Everything from the line that contains "Development" through the last line of the listing must be copied exactly, with both of those lines included and no others.

++++++++++++++++++++

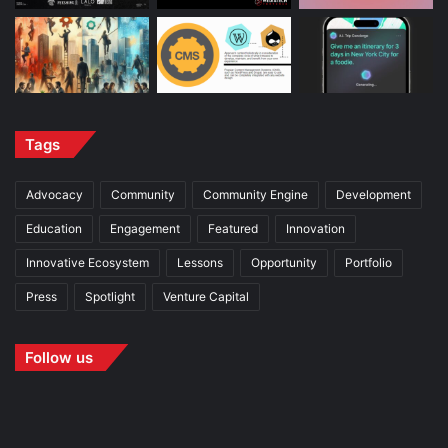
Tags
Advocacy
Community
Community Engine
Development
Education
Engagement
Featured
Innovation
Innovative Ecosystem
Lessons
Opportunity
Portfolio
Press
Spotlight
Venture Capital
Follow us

++++++++++++++++++++

#### Response to the exercise
Development
Education
Engagement
Featured
Innovation
Innovative Ecosystem
Lessons
Opportunity
Portfolio
Press
Spotlight
Venture Capital
Follow us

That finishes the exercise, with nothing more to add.